Davide, Luca, Antonio, Giorgio, Ugo: sono quattro dei 60 eroi che hanno affrontato l’impegnativa trasferta siciliana, guardando solamente alle ragioni del cuore e della fede sportiva, incuranti di classifica e vicende societarie che stanno scuotendo l’ambiente calcistico nostrano. Per loro quello appena passato è stato un sabato come gli altri, trascorso nel segno di una passione senza se e senza ma. Di inusuale c’è solo la strada percorsa: i 1636 chilometri che separano Varese e Trapani non sono una passeggiata.

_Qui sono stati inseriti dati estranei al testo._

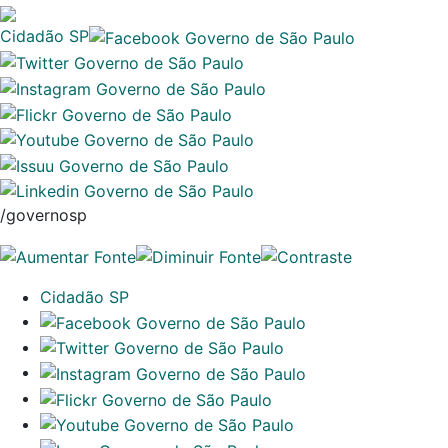
Cidadão SP
/governosp
Cidadão SP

Intercettiamo le loro impressioni mentre viaggiano su un pulmino, di ritorno dallo stadio “Provinciale” e diretti all’aeroporto. Per alcuni è stata una toccata e fuga: aereo, partita, aereo. Altri, come Ugo, se la sono presa più comoda, trascorrendo due notti in Sicilia e visitando il capoluogo Palermo. Come scritto, l’umore che passa attraverso la cornetta è buono: «Si spera sempre di vincere – dichiara Luca del gruppo “Ispra alcolica e Randagi” – Se si va a guardare l’andamento
del match, però, il pareggio deve starci bene: il Trapani ha avuto molte più occasioni, per non parlare del rigore tirato sul palo». Così anche Ugo, dello stesso gruppo e pure lui seduto sul mezzo che corre verso il ritorno: «Calcolando la nostra rosa giocatori è andata bene. I ragazzi in campo hanno dato tutto e questo ci basta». La partita in programma è stata, per la maggioranza dei biancorossi viaggianti, l’occasione di ammirare uno stadio mai frequentato in passato: il Provinciale. «Bello – racconta Luca – con la struttura in metallo e le curve messe vicino al campo al posto della pista di atletica: un po’ quello che si dovrebbe fare a Varese. Il loro pubblico è abbastanza caloroso, ma alla fine ha contestato la squadra: sapendo di giocare contro una formazione di bassa classifica come la nostra, si aspettano di vincere». In trasferta, anche queste sono soddisfazioni da aggiungere sulla tacca: come declamava il Trap «Non dire gatto se non ce l’hai nel sacco…», soprattutto se hai a che fare con il gruppo di Bettinelli.
Da parte dei 60 tifosi del Varese, invece, nessun riferimento – almeno tramite striscioni – alla situazione societaria. Dopo un incitamento incessante, però, alla fine dei novanta minuti il pensiero torna comunque ai problemi di casa nostra: «Possiamo solo aspettare – continua Luca – L’unica cosa che sappiamo è che non abbiamo più un presidente. Si vocifera degli investitori svizzeri: staremo a vedere». «Io ho speranza, nonostante sia passato da retrocessioni e fallimenti – ribatte Ugo – Constato, però, come Varese sia una città aperta per certe cose e molto chiusa, invece, su altre. Ecco: il calcio è una di queste».